Justin Stone – “Slow Down”: “Welcome to the fast life” Justin Stone muses, perhaps to himself, perhaps to the listener. Maybe it’s both. The rapper just landed a spot supporting I Prevail on tour, so it will be interesting to see how pensive tracks like this one resonate with the dedicated hard rock fans of that band. This is neither chill nor a certified banger—it seems to be Justin coming to terms with his growing fame on a national level.
Lydia Ainsworth – “Tell Me I Exist”: It takes a special kind of pop artist to properly warm up the stage for a duo like Purity Ring, like I saw a few years ago. The song is at once abstract and organic, choosing lyrics that are cerebral to ponder the protagonist’s existence. This is the sort of song that a philosophy major would love. When your brain hurts from deep discussion, a song like this acts like a sort of therapy—keeping your mind on track but allowing you space to get refreshed.
The Head and the Heart – “Missed Connection”: For a second I thought I was listening to a commercial from my youth with those “Na na na’s” early on. Soft synthesizer forms a dreamy bed upon which the organic rest of the song lays. You could argue that about many Head and the Heart songs, but the reassuring vibe here places extra emphasis on that thought for me. I could just as easily see this song fitting on a playlist with Young the Giant as old Mumford and Sons.
Luke Reynolds – “Moon House”: I stumbled upon this track through an acquaintance, Dan Medley of the band Those Manic Seas. This track sounds like a mesh of Tycho and Lindsey Stirling—with more dreamy vibes and less electronic breakdowns. Sometimes when someone tells you to listen to a track on Facebook, you take heed. That’s what I did here. For whatever reason I’m a little wound up today, so these 3 minutes were a nice reprieve from that.
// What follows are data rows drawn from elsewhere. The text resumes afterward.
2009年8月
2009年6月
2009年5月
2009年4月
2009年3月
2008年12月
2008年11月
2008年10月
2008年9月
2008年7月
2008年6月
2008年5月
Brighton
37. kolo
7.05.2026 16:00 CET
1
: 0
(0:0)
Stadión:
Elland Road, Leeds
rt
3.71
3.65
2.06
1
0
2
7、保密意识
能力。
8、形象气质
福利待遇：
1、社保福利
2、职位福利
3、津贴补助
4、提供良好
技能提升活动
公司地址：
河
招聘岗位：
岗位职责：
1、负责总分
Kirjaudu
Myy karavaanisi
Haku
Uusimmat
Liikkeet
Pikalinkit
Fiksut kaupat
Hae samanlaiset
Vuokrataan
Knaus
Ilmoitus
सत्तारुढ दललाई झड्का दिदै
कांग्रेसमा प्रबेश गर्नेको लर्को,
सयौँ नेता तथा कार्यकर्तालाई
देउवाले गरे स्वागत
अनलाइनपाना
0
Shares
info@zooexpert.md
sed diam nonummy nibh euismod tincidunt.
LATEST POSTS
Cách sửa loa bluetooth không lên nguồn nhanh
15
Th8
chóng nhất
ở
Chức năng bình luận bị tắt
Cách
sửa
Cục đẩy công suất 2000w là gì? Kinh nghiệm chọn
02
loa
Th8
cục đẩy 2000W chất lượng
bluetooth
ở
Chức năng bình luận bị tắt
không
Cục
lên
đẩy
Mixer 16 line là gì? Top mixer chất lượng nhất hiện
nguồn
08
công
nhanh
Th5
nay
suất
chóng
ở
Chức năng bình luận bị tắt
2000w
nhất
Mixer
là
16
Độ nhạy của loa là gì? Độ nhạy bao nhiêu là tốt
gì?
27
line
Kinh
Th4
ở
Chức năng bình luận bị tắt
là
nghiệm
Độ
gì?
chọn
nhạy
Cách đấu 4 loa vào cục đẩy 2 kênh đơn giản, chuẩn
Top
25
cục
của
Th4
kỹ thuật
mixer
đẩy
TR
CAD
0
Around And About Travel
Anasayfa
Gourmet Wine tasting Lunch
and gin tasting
Zaena x Jason Maek – “Being Me”: This vibey, dark hip hop song places an emphasis on being real. The hook is repetitive yet haunting. The footage for the accompanying visual was an impromptu session that happened relatively recently—after the conclusion of the 2019 Grammys. The song communicates the struggle of being in a downward spiral; alcohol abuse is hinted at in the video, but it’s malleable to fit the narrative of whoever is listening. It paints a stark picture of the reality of being caught in a mental feedback loop, which often happens to someone struggling with their mental health.
LAMB – “Moonshine (feat. Cian Finn)”: When I see the last name “Finn” I think of the land down under and the Finn Brothers (thanks, Aunt Tracy), but geographically we find ourselves in the other side of the world in this song. Specifically, we’re in the land of the Celts. Now, this isn’t what you’re thinking. This is much closer to Sylvan Esso than Gaelic Storm. Of all the things I listened to this evening from press releases, this is one that really made me sit up and take notice. I’d love to showcase this ethereal groove over a hybrid electro-hiphop beat at a future Steadfast Festival.